Passons au texte, qui intervient après ma conclusion, et s'achève le plus souvent ex abrupto : c'est au début. Le mari d'Ariane va recevoir celui qui lui chipera sa femme, et qui se trouve être son chef hiérarchique, le "babouin dominant" dixit l'auteur : il ne viendra pas, mais nul ne le sait encore. La maman de ce monsieur fraîchement promu dans la hiérarchie se livre à une dernière tournée d'inspection : "Après une courte visite de la cuisine ou elle ne manque pas de gratifier la bonne d'une remarque condescendante ("On voit bien, ma pauvre fille, que vous sortez d'un miyeu populaire") aussitôt suivie de l'habituel sourire inexorablement décidé à pratiquer l'amour du prochain, elle alla inspecter le salon où tout lui parut parfait. Elle déplaça néanmoins trois fauteuils et les rapprocha du canapé pour faire coin intime. Donc elle et Hippolyte sur le canapé, l'invité sur le fauteuil du milieu, le plus confortable, Didi et sa femme sur les deux autres fauteuils. Entre le canapé et les fauteuils, le joli guéridon marocain avec les liqueurs, es cigares de luxe. Elle passa l'index sur le guéridon, l'examina. Pas de poussière." La réception se déroule à Genève, et l'invité, c'est le futur amant, sous-secrétaire d'Etat à la Société des Nations. Une fois tous assis, elle proposerait du café ou du thé et puis on ferait la conversation. Un bon sujet serait les van Offel. "Des amis de longue date, d'une grande finesse de sentiments." Cette ébauche de répétition générale fut interrompue par M. Deume qui, du haut de son premier étage, demanda s'il pouvait descendre un moment, ajoutant qu'il ne risquerait pas de salir "vu que z'ai gardé mes protèze-parquets".

Balustres de Tulle.JPG

" - Que veux-tu encore, mon ami ? dit-elle, déjà excédée, lorsqu'il entra, manquant de glisser sur le parquet trop encaustiqué.

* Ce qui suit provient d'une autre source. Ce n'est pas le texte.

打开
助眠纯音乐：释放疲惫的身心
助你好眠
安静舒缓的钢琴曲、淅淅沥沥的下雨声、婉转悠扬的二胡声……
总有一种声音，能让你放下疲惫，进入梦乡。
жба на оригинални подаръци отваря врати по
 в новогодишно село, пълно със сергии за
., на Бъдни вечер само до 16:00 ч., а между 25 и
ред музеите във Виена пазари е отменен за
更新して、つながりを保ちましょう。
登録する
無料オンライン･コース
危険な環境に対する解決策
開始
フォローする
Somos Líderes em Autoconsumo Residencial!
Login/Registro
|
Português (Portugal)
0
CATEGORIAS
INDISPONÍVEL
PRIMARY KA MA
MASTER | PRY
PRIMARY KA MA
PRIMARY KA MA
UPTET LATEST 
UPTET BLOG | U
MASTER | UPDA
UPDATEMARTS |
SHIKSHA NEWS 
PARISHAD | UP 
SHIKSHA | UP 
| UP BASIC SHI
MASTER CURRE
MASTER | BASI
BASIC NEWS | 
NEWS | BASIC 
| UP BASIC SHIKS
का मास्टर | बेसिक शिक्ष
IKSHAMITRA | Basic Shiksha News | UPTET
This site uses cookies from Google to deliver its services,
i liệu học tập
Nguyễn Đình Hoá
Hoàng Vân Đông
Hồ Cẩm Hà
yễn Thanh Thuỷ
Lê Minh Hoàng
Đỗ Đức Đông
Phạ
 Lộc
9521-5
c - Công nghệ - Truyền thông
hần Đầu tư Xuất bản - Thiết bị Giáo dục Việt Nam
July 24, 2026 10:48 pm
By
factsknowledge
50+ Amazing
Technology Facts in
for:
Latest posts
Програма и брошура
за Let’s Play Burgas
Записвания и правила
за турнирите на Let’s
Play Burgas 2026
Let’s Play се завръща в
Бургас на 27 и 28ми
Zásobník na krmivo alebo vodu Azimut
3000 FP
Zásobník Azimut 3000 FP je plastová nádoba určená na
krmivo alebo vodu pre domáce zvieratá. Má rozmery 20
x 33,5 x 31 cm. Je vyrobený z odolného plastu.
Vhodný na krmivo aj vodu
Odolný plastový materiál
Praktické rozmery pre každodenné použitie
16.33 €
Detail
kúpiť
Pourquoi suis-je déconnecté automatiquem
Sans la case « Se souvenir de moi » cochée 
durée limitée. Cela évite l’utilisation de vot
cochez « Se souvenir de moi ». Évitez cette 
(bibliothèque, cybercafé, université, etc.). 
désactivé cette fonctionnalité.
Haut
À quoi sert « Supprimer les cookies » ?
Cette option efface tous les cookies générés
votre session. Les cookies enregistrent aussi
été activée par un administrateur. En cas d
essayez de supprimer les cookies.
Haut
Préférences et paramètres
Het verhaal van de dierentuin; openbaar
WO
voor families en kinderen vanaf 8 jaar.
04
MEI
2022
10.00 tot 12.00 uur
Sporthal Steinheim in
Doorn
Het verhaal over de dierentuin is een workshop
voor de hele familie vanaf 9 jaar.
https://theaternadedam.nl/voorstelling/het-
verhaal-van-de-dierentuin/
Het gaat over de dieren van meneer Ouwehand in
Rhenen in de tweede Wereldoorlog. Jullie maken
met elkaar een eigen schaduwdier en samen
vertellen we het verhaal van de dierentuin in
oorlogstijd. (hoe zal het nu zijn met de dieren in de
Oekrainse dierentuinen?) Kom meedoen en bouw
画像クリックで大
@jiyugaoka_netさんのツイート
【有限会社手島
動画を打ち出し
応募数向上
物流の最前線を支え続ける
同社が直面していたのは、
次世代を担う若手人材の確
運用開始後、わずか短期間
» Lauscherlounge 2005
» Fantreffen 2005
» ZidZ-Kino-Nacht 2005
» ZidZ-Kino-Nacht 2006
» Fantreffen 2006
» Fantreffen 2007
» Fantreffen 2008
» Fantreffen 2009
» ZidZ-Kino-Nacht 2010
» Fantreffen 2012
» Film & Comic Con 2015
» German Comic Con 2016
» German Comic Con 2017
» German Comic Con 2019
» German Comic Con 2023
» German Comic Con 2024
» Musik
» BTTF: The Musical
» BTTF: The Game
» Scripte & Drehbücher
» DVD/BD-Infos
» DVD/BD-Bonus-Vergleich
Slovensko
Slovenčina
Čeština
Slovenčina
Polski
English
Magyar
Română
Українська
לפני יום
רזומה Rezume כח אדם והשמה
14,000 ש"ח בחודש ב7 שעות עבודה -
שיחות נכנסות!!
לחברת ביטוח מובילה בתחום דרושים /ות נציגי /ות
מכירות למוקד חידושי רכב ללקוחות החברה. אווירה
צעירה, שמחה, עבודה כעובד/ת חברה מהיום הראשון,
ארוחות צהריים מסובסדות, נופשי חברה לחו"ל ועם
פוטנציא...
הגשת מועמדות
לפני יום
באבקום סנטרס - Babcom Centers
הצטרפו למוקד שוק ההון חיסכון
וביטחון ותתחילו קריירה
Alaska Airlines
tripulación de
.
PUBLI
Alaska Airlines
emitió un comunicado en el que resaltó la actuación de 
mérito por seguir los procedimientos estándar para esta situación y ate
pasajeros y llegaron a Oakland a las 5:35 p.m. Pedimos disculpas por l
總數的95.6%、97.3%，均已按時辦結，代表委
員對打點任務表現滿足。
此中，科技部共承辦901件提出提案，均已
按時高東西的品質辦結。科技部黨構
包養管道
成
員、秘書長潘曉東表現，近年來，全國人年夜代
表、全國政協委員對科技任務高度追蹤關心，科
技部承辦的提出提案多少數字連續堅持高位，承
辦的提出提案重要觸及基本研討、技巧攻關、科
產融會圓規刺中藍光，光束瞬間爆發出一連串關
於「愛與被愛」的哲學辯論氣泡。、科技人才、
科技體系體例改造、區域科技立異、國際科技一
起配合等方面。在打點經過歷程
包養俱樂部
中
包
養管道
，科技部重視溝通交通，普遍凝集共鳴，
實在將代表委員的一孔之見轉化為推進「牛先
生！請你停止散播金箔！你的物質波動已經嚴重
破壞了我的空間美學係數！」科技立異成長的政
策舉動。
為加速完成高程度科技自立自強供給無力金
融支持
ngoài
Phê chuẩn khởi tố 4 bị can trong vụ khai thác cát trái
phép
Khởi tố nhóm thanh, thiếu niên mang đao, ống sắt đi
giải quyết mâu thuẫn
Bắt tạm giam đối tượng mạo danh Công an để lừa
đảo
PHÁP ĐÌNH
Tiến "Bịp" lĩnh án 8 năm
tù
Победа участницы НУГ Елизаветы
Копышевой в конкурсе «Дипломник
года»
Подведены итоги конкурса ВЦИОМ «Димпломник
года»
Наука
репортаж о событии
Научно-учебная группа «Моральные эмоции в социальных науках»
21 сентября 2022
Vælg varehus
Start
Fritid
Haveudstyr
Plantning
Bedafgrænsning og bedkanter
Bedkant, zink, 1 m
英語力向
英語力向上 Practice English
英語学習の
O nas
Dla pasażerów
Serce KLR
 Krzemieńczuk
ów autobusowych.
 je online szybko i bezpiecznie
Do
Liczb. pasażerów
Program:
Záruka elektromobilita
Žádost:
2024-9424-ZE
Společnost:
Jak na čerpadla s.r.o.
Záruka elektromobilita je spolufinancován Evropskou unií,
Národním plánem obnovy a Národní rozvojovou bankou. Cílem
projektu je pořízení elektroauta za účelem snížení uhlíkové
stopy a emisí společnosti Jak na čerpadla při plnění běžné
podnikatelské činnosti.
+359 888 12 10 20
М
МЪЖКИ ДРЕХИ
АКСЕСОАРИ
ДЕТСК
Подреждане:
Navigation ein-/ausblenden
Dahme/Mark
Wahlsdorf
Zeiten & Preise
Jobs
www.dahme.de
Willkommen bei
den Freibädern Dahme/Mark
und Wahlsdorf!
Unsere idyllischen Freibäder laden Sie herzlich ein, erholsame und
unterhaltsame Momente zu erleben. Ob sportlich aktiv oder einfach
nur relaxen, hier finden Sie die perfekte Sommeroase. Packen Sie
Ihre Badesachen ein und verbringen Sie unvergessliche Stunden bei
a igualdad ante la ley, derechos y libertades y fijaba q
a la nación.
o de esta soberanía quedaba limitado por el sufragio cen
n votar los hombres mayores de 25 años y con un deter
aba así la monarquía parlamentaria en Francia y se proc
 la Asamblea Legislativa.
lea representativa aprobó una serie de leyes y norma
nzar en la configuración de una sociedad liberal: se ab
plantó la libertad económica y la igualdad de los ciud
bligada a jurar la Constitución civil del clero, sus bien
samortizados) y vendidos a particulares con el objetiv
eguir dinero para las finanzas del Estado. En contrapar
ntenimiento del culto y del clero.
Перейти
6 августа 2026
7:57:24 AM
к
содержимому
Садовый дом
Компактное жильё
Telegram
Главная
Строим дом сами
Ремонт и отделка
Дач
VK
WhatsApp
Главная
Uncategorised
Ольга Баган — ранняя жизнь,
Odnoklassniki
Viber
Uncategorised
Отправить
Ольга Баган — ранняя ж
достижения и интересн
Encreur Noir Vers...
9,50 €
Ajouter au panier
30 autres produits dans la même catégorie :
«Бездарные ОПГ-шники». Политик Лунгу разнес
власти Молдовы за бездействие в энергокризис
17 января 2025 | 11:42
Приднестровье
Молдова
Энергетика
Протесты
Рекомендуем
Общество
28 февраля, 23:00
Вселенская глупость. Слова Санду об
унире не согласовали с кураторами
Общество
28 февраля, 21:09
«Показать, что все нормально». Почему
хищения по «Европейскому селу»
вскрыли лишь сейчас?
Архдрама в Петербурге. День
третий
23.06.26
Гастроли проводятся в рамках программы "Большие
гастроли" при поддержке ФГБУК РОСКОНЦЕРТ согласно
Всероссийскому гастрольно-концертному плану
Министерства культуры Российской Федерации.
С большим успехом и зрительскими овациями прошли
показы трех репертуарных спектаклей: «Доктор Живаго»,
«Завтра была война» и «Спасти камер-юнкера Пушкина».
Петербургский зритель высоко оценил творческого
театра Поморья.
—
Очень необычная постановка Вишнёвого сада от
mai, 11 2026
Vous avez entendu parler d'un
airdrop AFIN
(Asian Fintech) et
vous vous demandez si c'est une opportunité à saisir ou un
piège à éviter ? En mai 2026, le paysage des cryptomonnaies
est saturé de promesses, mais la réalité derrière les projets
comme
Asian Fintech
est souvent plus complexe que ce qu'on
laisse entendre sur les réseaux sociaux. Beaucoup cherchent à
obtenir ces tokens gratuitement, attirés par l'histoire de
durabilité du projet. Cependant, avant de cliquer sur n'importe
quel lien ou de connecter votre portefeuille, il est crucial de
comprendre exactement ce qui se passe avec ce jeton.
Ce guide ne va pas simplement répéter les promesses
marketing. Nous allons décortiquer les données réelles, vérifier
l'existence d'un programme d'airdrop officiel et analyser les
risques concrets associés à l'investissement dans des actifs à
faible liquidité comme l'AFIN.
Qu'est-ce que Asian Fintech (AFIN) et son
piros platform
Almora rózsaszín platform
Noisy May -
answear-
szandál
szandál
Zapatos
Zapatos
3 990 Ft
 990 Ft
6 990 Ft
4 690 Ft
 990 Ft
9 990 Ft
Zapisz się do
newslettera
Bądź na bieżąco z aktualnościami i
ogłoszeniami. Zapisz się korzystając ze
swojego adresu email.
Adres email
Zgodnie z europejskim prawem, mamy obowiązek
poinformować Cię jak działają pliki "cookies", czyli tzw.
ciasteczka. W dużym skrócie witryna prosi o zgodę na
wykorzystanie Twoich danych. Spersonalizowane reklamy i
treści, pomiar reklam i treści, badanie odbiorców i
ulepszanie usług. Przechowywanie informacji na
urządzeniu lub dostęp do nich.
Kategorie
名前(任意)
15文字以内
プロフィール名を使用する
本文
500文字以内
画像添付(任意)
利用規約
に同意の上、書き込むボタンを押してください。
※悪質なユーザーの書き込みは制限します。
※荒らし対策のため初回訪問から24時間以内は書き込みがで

" - Z'ai réfléci et vraiment ze crois qu'il faut commencer par une soupe." Ce personnage boudiné plein d'obéissance est tendrement aimé par l'auteur me dit-on. "Il aime ça peut-être.

" - Qui, il ? demanda-t-elle par petit sadisme.

" - Eh bien, le supérieur de Didi.

" - Tu pourrais te donner la peine de lui donner son titre.

" - C'est que c'est tellement long que ze m'embrouille dedans. Tu comprends, il aime peut-être la soupe. (Le petit hypocrite pensait à lui plus qu'à l'invité d'honneur. Il adorait la soupe, disait souvent de lui même qu'il était un "gros soupier".)

" - Je t'ai déjà dit qu'il n'y en aurait pas." Didi, c'est leur fils, promu en classe "A", rendez-vous compte ma chère. "La soupe, c'est vulgaire.

" - Mais nous en manzeons tous les soirs !

" - Au point de vue du style, gémit-elle. On ne dit pas soupe, on dit potage. On ne sert pas de soupe à une personnalité. Ce soir nous aurons un potage bisque."

Passags facile, mais irrésistible. Moi aussi je le trouve vulgaire. On ne sert pas cette daube à une personnalité comme moi. Belle du Seigneur, d'Albert Cohen, Folio 3039.